Tress Prefontaine said a quarter of her income from her Portland travel advisory firm has vanished since Spirit One went offline Friday evening. She relies on email to stay in contact with clients and suppliers.
"This is a really big hit in my pocket, a really big hit," she said Thursday. "I'm in a panic."
Reached by phone Thursday morning, Spirit One chief executive John Ogden said the company is in the final stages of migrating to new servers and expects to have service back online in "four to 48 hours." He said the company had planned to notify customers before the migration began last week, but that an engineer at the company failed to send an "all-points bulletin" to customers.
Once service went down, Ogden said, Spirit One was unable to reach customers to tell them what happened. The company's main phone number initially described a "global outage," but now has no message at all. Ogden said its phone lines and its own website went down with the rest of its service but will come back once the service is restored.
Ogden also serves as chief executive of another company, PowerPlus Oil & Gas, whose website - and that of an affiliate - indicates it acquired Spirit One in 2012. Spirit One operated for at least a decade prior to that and has absorbed other internet providers over the years, including Aracnet. Ogden said Friday that the business is 19 years old.
"I have two small businesses that rely on email. This is catastrophic that they just fall off the map with no communication," said Don Domes, who said he'd had an Aracnet email address since the early 1990s.

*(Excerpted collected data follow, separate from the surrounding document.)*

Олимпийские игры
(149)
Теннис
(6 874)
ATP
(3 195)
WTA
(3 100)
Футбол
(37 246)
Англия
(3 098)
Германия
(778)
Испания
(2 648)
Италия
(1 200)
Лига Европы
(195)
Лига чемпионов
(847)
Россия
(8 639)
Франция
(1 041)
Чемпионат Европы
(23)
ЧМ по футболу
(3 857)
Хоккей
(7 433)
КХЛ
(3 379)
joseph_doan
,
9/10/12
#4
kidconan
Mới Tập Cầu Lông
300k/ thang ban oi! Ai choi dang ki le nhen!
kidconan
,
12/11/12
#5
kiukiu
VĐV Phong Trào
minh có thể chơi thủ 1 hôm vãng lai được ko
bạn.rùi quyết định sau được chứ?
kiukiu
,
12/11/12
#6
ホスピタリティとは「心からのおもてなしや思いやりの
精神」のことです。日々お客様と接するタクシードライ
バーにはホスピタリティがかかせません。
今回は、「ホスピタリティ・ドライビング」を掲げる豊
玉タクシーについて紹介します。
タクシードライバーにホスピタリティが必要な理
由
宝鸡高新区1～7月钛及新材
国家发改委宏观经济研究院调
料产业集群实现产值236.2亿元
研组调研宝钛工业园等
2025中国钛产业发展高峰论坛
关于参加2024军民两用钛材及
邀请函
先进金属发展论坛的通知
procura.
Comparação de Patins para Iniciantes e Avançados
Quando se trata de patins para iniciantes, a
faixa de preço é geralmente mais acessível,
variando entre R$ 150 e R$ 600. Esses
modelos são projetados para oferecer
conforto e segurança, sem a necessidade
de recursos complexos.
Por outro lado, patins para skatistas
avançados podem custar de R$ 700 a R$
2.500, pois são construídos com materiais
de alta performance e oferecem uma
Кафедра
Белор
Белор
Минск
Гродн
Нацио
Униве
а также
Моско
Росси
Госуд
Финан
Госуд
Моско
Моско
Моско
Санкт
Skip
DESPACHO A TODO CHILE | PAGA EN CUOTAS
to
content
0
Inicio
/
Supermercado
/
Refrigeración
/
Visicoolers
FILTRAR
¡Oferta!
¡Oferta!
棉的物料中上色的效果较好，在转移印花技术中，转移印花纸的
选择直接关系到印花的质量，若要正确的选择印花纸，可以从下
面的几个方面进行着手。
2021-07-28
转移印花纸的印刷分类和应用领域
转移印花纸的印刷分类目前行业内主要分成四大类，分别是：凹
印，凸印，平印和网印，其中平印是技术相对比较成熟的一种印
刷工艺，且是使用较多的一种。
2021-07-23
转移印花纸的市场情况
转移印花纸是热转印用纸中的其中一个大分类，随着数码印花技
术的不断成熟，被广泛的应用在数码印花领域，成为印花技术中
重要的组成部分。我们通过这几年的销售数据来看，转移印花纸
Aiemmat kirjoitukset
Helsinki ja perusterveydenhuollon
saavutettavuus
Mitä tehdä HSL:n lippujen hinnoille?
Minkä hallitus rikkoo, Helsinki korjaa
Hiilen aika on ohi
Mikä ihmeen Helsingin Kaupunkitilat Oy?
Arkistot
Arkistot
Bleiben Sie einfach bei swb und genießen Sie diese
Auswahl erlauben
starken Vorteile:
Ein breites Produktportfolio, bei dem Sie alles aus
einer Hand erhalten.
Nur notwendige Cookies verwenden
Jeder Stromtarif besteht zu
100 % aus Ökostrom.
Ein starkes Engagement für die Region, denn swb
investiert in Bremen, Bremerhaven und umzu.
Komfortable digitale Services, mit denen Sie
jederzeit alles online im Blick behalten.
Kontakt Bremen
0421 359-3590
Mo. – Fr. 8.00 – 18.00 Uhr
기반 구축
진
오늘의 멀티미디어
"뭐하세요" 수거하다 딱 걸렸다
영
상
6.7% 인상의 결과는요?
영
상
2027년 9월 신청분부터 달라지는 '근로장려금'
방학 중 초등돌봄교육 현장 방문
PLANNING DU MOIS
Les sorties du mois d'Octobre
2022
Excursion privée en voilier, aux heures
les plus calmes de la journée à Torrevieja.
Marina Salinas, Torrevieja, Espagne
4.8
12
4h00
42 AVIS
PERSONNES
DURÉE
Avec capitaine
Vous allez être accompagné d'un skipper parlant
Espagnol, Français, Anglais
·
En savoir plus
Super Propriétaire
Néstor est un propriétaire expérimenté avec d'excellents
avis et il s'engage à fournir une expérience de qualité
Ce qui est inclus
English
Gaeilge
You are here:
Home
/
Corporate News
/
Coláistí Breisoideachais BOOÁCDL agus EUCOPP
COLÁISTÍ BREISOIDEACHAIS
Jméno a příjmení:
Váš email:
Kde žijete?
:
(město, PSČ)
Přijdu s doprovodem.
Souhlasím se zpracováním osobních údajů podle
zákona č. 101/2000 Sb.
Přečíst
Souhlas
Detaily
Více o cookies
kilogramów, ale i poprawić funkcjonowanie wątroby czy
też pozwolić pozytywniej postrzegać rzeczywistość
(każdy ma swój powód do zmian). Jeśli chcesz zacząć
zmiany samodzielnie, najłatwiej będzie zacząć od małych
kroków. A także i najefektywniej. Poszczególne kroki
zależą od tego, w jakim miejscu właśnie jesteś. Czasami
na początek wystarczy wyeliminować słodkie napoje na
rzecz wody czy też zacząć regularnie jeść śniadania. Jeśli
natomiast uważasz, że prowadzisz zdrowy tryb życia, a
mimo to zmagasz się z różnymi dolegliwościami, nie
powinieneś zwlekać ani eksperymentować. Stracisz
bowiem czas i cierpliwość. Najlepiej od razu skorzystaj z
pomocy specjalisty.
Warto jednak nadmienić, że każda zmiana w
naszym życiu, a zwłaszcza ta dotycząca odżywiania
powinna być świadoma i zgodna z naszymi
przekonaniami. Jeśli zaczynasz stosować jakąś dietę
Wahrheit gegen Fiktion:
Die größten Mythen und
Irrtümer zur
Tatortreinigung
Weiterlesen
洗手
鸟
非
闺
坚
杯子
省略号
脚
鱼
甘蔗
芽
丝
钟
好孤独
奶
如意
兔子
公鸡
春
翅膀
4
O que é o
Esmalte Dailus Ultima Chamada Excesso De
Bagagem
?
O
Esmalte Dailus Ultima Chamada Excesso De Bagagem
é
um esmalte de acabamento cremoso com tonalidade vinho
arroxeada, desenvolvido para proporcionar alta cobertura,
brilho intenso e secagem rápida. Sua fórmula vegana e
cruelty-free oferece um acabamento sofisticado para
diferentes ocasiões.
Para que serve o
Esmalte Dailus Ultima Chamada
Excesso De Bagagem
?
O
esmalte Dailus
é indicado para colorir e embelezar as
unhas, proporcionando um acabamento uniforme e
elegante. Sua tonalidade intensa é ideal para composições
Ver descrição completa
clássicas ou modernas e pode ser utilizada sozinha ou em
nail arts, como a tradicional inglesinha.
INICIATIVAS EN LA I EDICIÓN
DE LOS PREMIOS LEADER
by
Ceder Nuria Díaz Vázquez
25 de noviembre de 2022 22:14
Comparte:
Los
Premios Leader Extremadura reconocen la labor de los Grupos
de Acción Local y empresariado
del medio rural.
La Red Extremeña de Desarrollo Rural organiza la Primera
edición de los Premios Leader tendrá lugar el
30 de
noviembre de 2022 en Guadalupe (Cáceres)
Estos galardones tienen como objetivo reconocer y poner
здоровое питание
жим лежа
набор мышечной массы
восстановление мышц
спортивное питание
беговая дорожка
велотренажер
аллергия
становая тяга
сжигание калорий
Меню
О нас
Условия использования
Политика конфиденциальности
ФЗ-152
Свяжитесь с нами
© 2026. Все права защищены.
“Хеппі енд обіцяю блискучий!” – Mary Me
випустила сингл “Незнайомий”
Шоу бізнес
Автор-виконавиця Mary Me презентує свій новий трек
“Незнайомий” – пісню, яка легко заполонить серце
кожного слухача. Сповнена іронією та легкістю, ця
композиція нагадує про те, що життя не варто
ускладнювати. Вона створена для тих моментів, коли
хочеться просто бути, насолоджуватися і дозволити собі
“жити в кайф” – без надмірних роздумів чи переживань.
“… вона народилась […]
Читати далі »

This isn't the first time Ogden has had issues providing internet service. A KATU news report from 2007 described a similarly abrupt loss of service with another internet provider that Ogden ran, called CyberConnectics.
On Friday, Ogden blamed an unnamed prior owner for CyberConnectic's troubles.
"That was theft. We bought a company and a guy lied about his customer base," Ogden said. "I really don't want to discuss that at all."
Ogden has declined to say how many subscribers Spirit One has, other than to characterize the number as "substantial." The Oregonian/OregonLive has received a constant stream of inquiries about the company's status since first reporting on its troubles Tuesday.
The Oregon Department of Justice said Thursday it has received a half-dozen complaints about Spirit One this week. She said the department investigated CyberConnectics in 2007 but closed the investigation for lack of evidence.
In the early days of the internet, many people used an email address provided by an internet service provider like America Online. That made them reliant on paying a monthly fee to receive their email.
More recently, large numbers of people have moved to free internet services offered by Google, Microsoft, and many others. That makes them less dependent on monthly payments to a company like Spirit One.
Some Spirit One customers, though, said they thought they could trust a small business more than a large one and so chose to stick with their Spirit One service.
"I have been with Spirit One since 2004. I stayed, as others left (including my daughter) because I wanted to support a local business," Portland resident Elsa Porter wrote in an email from her new Gmail account. She said the outage that began last Friday severed her connection to friends and family, and to vital business contacts.